Does Pittsburgh have the right to mandate paid sick leave? That’s the issue now before the Pa. Supreme Court.
The question boils down to how much leeway Pennsylvania municipalities that adopt a home rule charter have to regulate the actions of private businesses.
Lawyers for Pittsburgh and a union that represents service employees argued Tuesday that paid sick leave is a public health matter that can be locally legislated under a state law that seeks to prevent the spread of diseases.
That’s not the case, lawyers representing the restaurant industry and local businesses countered. State law that allows municipalities to draft their own home rule charters prohibits those jurisdictions from “[determining] duties, responsibilities or requirements placed upon businesses, occupations and employers.”
That clause has stymied paid sick leave and similar legislative efforts in the past. But is there an exception to be made in this case?
‘The whole purpose of government’
All Pennsylvania municipalities except Philadelphia are strictly limited in how they can regulate private businesses. But state law does provide an exception for “statutes which are applicable in every part of this Commonwealth.”

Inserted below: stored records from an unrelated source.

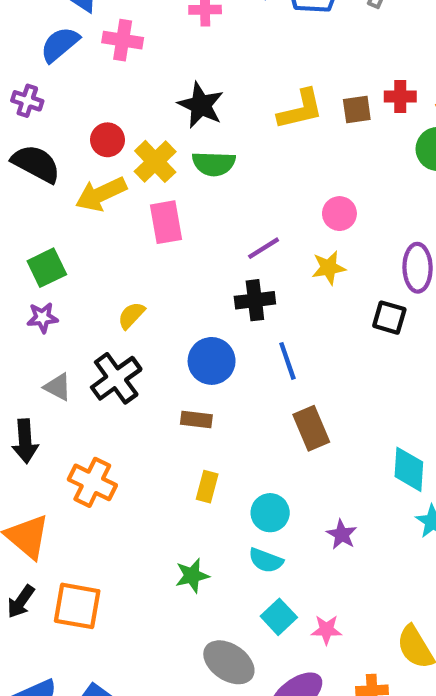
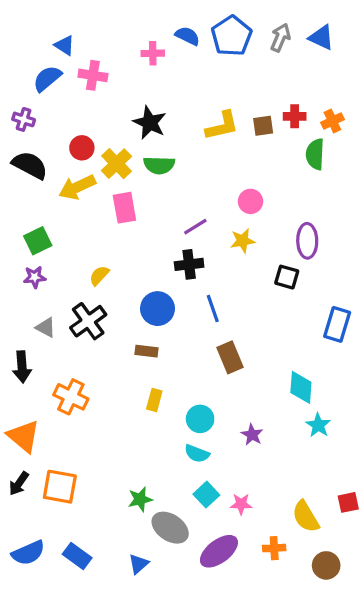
green star: (192, 576) -> (140, 499), moved

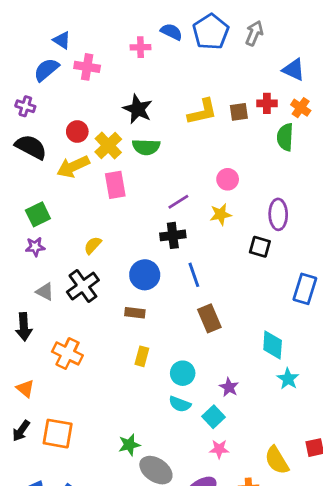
blue triangle: (321, 38) -> (294, 70), moved
orange cross: (332, 121) -> (301, 108), turned -30
orange triangle: (24, 436) -> (25, 389), size x0.6
cyan square: (206, 495) -> (214, 417), moved

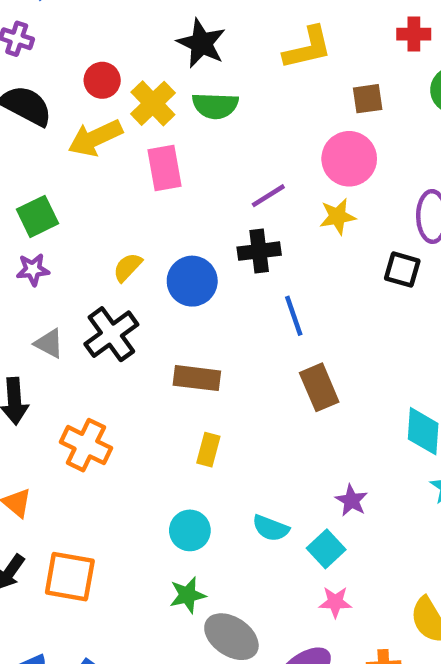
brown square: (239, 112) -> (368, 99), moved
pink circle: (228, 179) -> (349, 159), size x1.5
blue circle: (145, 275) -> (192, 281), moved
brown rectangle: (135, 313) -> (197, 378), size x1.4
cyan circle: (183, 373) -> (190, 530), moved

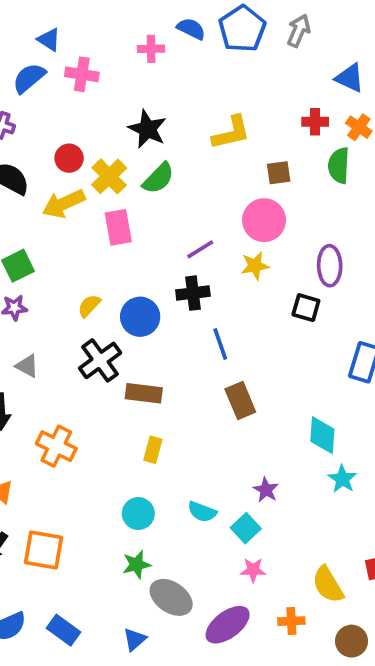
green semicircle: (215, 106) -> (158, 178), turned -48
black cross: (111, 334) -> (100, 360), moved

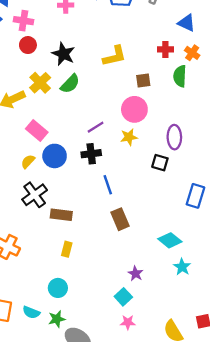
red circle: (69, 158) -> (28, 45), moved
pink rectangle: (118, 227) -> (37, 130), moved, turned -40
blue circle: (140, 317) -> (55, 156), moved
cyan diamond: (322, 435) -> (170, 240), turned -55
cyan semicircle: (202, 512) -> (31, 312), moved

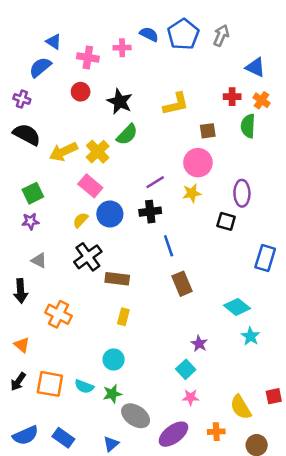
pink cross: (23, 21) -> (88, 57), moved
yellow cross: (40, 83) -> (98, 152), moved

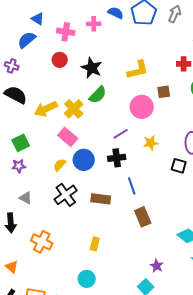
pink circle: (198, 163) -> (142, 107), moved
brown rectangle: (117, 279) -> (101, 199), moved

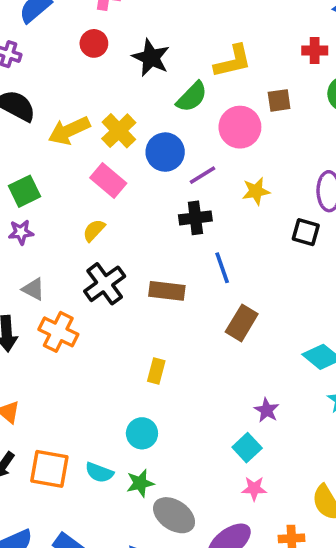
green semicircle: (98, 95) -> (192, 97), moved
blue circle: (84, 160) -> (165, 152), moved
brown rectangle: (143, 217) -> (242, 323), turned 54
orange cross: (42, 242) -> (58, 332), moved

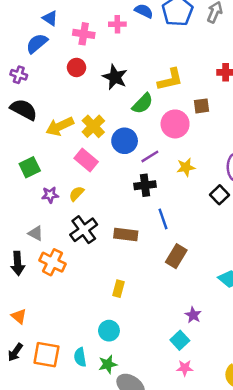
purple star: (21, 232) -> (50, 195), moved
black square: (306, 232) -> (220, 195), turned 30
cyan semicircle: (99, 472) -> (80, 357), turned 60

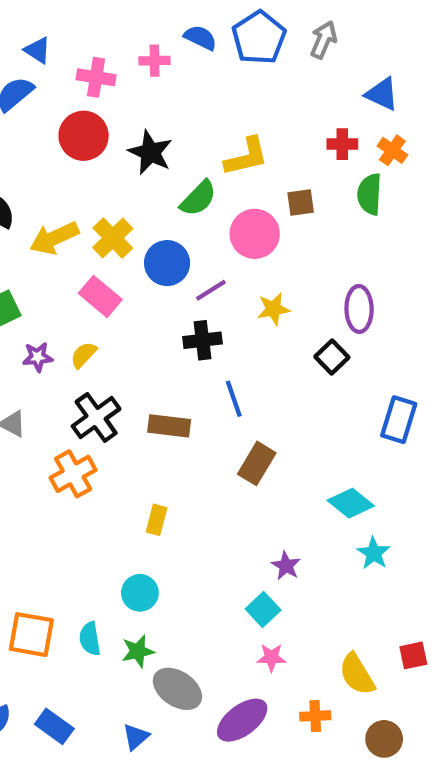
red circle: (77, 67) -> (84, 136), size x1.5
orange cross: (52, 262) -> (73, 474), moved, turned 35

Enter the Disease Prevention and Control Law, which allows municipalities to enact ordinances that relate to the stated goal.
Jordan Yeager, an attorney representing Pittsburgh, told the justices Tuesday that any ambiguity in the home rule law needs to favor municipalities’ ability to create rules, especially for public safety. He added that paid sick leave is a way to prevent the spread of contagious disease.

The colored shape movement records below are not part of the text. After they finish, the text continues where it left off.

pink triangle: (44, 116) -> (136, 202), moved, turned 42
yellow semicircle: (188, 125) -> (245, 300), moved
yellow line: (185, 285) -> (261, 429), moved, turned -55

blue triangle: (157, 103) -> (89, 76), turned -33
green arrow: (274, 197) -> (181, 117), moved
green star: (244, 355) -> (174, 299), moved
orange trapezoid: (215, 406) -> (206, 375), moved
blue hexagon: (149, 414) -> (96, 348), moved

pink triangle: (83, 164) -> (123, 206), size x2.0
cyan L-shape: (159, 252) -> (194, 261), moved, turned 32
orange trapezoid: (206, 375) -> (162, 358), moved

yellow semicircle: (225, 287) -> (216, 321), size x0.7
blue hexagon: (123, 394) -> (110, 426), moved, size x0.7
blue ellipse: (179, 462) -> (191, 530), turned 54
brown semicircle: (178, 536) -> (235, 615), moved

“The whole purpose of government is to protect public safety,” Yeager said.
Lawyers representing the restaurant industry conceded that the state’s home rule law does provide exceptions to allow for the regulation of private businesses, but said that Pittsburgh’s argument is too broad.
Pittsburgh City Council cited the Disease Prevention law when it passed its paid sick leave ordinance in 2015. The law had the backing of the Service Employees International Union, which claimed in a court filing that “77 percent of the City’s service workers, especially food service workers and healthcare workers, lack access to paid sick time.”

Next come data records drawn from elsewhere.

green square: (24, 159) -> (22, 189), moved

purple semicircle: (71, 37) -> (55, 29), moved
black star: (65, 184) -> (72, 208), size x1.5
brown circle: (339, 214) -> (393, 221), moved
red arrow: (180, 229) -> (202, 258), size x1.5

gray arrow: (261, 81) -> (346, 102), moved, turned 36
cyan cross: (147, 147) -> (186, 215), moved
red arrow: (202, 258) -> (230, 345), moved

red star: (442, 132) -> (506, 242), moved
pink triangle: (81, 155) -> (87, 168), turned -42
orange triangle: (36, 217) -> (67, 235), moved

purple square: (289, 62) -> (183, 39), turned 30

Just one month after the bill passed, the city was sued by the Pennsylvania Restaurant and Lodging Association and local businesses including Church Brew Works and Modern Cafe.
The Allegheny County Court of Common Pleas overturned the law in December 2015, a ruling affirmed by the Commonwealth Court in May 2017. Both courts rejected the argument that Pittsburgh has the right to mandate paid sick leave under the home rule and disease prevention laws.
“The power to achieve that goal rests with our General Assembly … through statewide legislation addressing paid sick leave or, alternatively, through legislation vesting authority to do so in local municipalities,” Commonwealth Court Judge Michael H. Wojcik wrote.
The seven Supreme Court justices heard oral arguments Tuesday for both the paid sick leave law as well as the city’s Safe and Secure Building Act, which would require some employees in private buildings to do emergency response training.
With oral arguments done and Pittsburgh’s appeals exhausted, both sides will now wait for a final ruling.